“Denials management” conjures up several ideas: a software we should be using, a term we espouse in meetings, something to put on our resume, and something we’re supposed to be managing. But are you doing denial management effectively? How do you define “effective?” And how can you reduce claims denials in any meaningful way?
What is Denial Management?
The term “denials management” came into favor as billing systems garnered more horsepower—we suddenly had the benefit of real-time views of our billing offices with the ability to see denials now—rather than a month after we posted them. We suddenly had useful information at our fingertips but at times, have struggled with what to do with this information.
As an industry, we have had a somewhat difficult time in defining benchmarks for what is an acceptable denial rate. Comparing a primary care office with a radiology practice holds little value—a primary care practice should have fewer denials since they control the information from the time the patient enters the practice. Hospital-based specialties, on the other hand, are at the mercy of whomever sends them the information which can run the gamut of “not bad” to “did you actually see this patient?!”
The trick in defining the problem has gotten much easier, thanks to sophisticated billing software. But the solution still lies in managing the people and the processes. When pinning down a manager with their denial management program, it’s not unusual to hear about their appeal letters. That is indeed part of the solution, but you can (and should) do much more.
How to Improve Denial Management
When setting goals for how to improve denial management, strive to achieve these goals:
- Reduce denials
- There is much that has assisted this effort with both billing software and the use of value-added clearinghouses. They both trigger alerts that your claim is stuck for a needed piece of information. This has greatly reduced the back-end denials seen in A/R follow-up and payment posting.
- Root cause correction -- forming a task force with the hospital, for instance, to reduce prior authorization denials or create a team with your billing office and imaging center employees to modify processes to reduce eligibility denials.
- Improve follow-up processes
- Employ purpose follow-up
- Work for efficiency gains
- Identify compliance risks
- Improve profitability
List of Denial Codes in Medical Billing
The above goals have the mission-critical task of defining the problem. But when you run your denials report, you may be met with a list of denial codes in medical billing referred to as “ANSI codes.” These codes refer to many the same thing using different terms. While it’s nice to have the specific reason straight from the horse’s mouth, it’s not the best for managing the process. Specific? Yes. Efficient? No. More on that in a minute… If you comb through ANSI codes, you can find these fun ways to define a “duplicate” denial:
- 18: Duplicate claim/service
- 23: Payment adjusted because charges have been paid by another payer (may not look like a duplicate denial, but it is.)
- 57: Payment denied/reduced because the payer deems the information submitted does not support this level of service may have been provided in a previous payment
- B13: Previously paid. Payment for this claim/service may have been provided in a previous payment
...and duplicates are an easy one. just wait until you see all of the ways to decipher coding denials.

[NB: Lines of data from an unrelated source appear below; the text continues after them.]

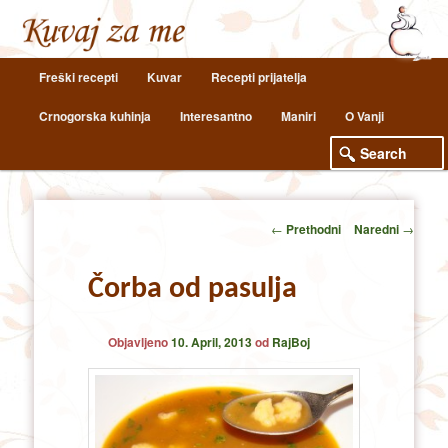
Main
Freški recepti
Kuvar
Recepti prijatelja
Skip
Skip
menu
Crnogorska kuhinja
Interesantno
Maniri
O Vanji
to
to
primary
secondary
content
content
Post
←
Prethodni
Naredni
→
navigation
Čorba od pasulja
Objavljeno
10. April, 2013
od
RajBoj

Medicare Claim Denial Reasons
To get a handle on Medicare claim denials reasons, think of your denials as falling into two general classifications: compliance or administrative, followed by your “grouping” categories. If you are an Imagine user, you can map your ANSI codes to either one of these categories, where you can begin to actually “manage” your denials.
Compliance denials are those that put the practice at risk, either for direct compliance problems or as claims submissions that could be perceived as compliance problems by Medicare—and in that case, perception is reality. Compliance denials include the following categories:
- Coding (including bundling/unbundling)
- Medical necessity
- Duplicate claims (Medicare considers “excessive” duplicates as a compliance trigger. While they have unhelpfully not defined “excessive”, use caution when auto-rebilling claims. It would be best to turn off that feature for Medicare patients.)
Administrative denials are where you can really make a difference for your practice—these are usually due to process errors or omissions and are theoretically preventable, although hospital-based practices must do extra leg work in partnership with their hospitals to truly prevent these.
- Eligibility
- Missing/incorrect information
- Prior authorization
- Timely filing
- Non-covered service
- Denied-no reason given
Save staff time and streamline medical claims management
What Are Some Possible Solutions to a Denied Claim?
Using the grouping feature makes denials truly easier to manage. For instance, you can turn your coder loose in the denials tickler by filtering all the coding denials and working through them without other denials getting in the way. It can also help with manual payment posting for the EOBs that do not specifically list the ANSI code and just give a generic denial—they do not have to search for an applicable ANSI code to post the payment.
Now once you have a handle on your denials, it is easier to begin the work of managing them. Root cause identification can lead you to physician dictation issues, a problem of referring physician not giving complete orders, an ineffective coder and hang-ups in the system getting claims out the door, to name a few. Use of Business Intelligence software can also help to drill down your coding category or timely filing—is one facility creating timely filing violations?
The process of managing your denials is doable and necessary. Effective denials management include smart system set-up, defining the problem, addressing root causes and yes…sending out appeal letters. There are nuances to each denial category and many more pages that could be written about the actual processes involved in successful appeals, but once you have defined the problem, you are halfway there.